### Activity
Line by line, copy the records below exactly and leave the pictures out.

### Entries supplied
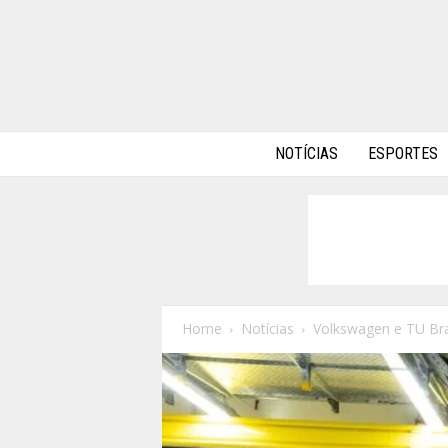
A
NOTÍCIAS
ESPORTES
l
p
h
a
A
u
t
o
Home
Notícias
Volkswagen e TU Bra
s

### Written reply
A
NOTÍCIAS
ESPORTES
l
p
h
a
A
u
t
o
Home
Notícias
Volkswagen e TU Bra
s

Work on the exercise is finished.